User-level data will be collected via Instagram for all factors. All users will have the option to voluntarily provide more detailed information about factors such as their demographics, past cyberbullying history, and current concerns. The primary limitation on data collection will be age.

Note: It is possible to derive certain predictors such as age from already existing data. Nevertheless, users will also be asked for these predictors and voluntary responses will be prioritized over inferred ones.

The following relations will be constructed.

Demographic

Variable Name Data Type Collection Method
Age Integer Voluntary
Race Categorical Voluntary
Sexuality Categorical Voluntary
Household Income Continuous Numeric Voluntary
Gender Categorical Voluntary
User ID Categorical Instagram
Name Categorical Instagram
Physical Address Categorical Voluntary

Cyberbullying History

Variable Name Data Type Collection Method
Any past incidents Boolean Voluntary
Any reported past incidents Boolean Instagram
Number of Cyberbullying Experiences in Past Year Continuous Numeric Voluntary

Network

Variable Name Data Type Collection Method
Followers Integer Instagram
Following Integer Instagram
Frequency of Posting Integer Instagram
Frequency of Highlights and Stories Integer Instagram
Frequency of Comments Integer Instagram
Frequency of Direct Messages Sent Integer Instagram
Frequency of Direct Messages Received Integer Instagram
Cyberbullying in Online Circle Boolean Voluntary

Direct Messages

The primary key for this table will be the other party and the data/time the message was sent. This will also include swipe ups from stories.

Variable Name Data Type Collection Method
Other User Id(s) Categorical Instagram
Message Categorical Instagram
Date/Time Sent DateTime Instagram

Comments

Variable Name Data Type Collection Method
Others User Id Categorical Instagram
Comment Categorical Instagram
Date/Time DateTime Instagram
Original Post Caption Categorical Instagram

Model

The predictors in demographic, cyberbullying history, and network relations will be used as inputs in the network analysis. The results of the network analysis will be statistics such as degree centrality, eigenvector centrality, and community membership. Degree centrality essentially measures the number of followers, which is relevant since more popular accounts may be more prone to cyberbullying due to more exposure. Eigenvector centrality measures a particular account’s influence in their network through measure such as time spent on viewing their posts or searching their account name. Community membership identifies particular groups who may belong to a marginalized group and be more likely to be targetted through cyberbullying.

We will also use natural language processing techniques on the predictors in the direct message and comments relations to predict whether a particular comment or message could be indicative of cyberbullying. The results of this subprocess can be statistics that reveal how many and the frequency of hostile comments, messages that a victim recieves and from who.

Finally, we will use the results from the subprocesses (i.g., degree centrality, frequency of hostile comments) the alongside the predictors in the demographic and cyberbullying history tables as inputs for our predictive model.
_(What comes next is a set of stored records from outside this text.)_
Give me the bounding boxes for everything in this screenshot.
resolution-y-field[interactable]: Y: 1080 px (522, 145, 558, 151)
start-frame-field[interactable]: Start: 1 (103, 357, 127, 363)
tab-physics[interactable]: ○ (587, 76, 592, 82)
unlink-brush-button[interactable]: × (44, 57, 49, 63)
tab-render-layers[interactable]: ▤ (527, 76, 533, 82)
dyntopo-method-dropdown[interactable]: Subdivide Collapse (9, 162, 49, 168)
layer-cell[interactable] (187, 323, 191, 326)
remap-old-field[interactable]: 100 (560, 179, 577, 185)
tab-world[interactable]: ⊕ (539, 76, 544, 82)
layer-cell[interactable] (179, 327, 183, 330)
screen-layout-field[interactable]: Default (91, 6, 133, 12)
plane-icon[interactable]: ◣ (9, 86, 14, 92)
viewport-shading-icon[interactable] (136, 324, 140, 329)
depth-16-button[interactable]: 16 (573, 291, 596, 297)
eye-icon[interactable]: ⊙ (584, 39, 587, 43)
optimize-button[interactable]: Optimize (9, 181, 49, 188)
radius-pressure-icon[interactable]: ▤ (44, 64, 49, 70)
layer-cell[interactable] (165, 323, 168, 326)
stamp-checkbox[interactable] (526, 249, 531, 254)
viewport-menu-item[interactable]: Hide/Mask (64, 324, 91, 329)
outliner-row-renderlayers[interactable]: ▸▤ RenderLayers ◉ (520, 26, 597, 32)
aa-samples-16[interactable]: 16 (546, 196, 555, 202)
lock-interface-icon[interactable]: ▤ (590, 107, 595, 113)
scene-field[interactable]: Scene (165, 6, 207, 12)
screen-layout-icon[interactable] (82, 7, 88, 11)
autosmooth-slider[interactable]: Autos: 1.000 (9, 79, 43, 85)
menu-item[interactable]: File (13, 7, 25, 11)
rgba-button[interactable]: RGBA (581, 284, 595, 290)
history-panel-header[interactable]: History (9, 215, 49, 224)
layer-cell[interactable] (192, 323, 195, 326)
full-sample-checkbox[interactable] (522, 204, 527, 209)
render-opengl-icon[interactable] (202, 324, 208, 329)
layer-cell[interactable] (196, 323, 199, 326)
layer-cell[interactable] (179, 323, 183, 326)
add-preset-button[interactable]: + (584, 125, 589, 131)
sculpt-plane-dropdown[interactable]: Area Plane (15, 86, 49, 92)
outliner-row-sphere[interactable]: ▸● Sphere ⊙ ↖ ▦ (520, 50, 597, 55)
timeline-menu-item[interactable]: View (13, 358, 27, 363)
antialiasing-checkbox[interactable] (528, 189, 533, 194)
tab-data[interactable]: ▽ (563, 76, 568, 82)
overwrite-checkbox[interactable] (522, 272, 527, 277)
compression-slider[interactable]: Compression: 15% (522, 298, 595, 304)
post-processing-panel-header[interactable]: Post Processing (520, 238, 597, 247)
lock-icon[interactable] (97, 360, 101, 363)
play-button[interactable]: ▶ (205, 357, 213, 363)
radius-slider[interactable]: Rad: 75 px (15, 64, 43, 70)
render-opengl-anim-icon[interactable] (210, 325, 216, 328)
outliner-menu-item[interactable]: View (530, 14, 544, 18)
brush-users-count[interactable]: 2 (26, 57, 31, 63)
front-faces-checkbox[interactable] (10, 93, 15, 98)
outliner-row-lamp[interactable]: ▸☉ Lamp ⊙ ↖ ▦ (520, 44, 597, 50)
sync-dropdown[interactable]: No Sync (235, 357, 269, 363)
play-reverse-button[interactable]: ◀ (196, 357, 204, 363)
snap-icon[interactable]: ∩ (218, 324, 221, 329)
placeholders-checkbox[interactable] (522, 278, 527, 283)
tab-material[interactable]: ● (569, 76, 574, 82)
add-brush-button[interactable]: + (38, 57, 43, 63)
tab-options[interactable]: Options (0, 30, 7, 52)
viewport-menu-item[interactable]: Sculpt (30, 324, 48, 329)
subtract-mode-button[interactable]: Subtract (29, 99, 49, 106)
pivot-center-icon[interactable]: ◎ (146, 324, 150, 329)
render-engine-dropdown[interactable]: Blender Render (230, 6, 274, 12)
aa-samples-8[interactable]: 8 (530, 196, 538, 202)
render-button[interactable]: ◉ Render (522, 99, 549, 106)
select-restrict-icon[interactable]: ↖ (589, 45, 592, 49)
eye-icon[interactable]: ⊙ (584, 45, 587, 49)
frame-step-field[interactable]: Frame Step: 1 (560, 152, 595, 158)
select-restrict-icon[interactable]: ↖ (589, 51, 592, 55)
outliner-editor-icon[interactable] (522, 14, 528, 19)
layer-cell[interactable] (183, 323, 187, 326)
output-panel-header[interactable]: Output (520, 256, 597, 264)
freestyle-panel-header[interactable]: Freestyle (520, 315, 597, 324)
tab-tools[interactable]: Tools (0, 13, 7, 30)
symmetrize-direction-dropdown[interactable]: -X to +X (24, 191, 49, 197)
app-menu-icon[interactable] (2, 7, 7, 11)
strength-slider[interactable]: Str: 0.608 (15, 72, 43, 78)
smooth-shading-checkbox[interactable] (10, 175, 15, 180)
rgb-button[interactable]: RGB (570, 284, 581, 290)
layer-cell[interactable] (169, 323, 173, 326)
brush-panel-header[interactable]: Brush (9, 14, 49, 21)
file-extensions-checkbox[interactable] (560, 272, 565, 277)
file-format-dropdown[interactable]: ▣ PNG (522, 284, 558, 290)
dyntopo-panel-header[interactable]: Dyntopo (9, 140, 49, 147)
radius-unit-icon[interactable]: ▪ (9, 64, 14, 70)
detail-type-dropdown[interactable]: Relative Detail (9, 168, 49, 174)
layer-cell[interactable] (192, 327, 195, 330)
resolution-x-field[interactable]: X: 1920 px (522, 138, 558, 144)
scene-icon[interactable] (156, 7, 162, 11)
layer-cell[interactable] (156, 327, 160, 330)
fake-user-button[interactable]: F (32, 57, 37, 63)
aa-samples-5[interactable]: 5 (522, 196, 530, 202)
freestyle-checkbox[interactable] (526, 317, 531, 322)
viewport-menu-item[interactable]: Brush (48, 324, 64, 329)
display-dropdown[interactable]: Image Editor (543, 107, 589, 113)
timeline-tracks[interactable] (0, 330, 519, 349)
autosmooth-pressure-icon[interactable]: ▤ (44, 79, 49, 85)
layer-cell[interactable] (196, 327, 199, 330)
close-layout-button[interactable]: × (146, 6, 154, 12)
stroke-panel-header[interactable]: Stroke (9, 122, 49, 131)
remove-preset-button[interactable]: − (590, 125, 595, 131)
The model can take a variety of forms including logistic regression, decision trees, random forests, support vector machines, and neural networks. Since there are not strong existing biases within this data, we will prioritize performance above transparency and choose a neural network model to optimize performance.

The result of the model will be a score from a scale of 1 to 100, where a higher score indicates one is more likely to be a victim.

There will be 2 thresholds used to classify each score. The thresholds will be determined based off of the training data and the outcomes of cyberbullying incidents examined manually by the Instagram team.

If a score surpasses the first threshold, then the victim is warned and provided with educational resources and reminded of actions they can take including blocking and flagging accounts. If there are other account holders or if the account has parental controls, then the parents will be notified.

If a score surpasses the second threshold, then actions that were recommended to the victim are automatically done, a real person from the Instagram team is notified to look more into the case, and the victim will be notified. For example, an account that consistently sends inappropriate messages will be blocked unless the user unblocks them manually. If there are inconsistencies with this process, the original user can also submit feedback anytime as a false flag.

Flowchart

Measurement System

There are two primary components of the measurement system: how we plan to measure each variable and how well our variables represent the knowledge we hope to extract.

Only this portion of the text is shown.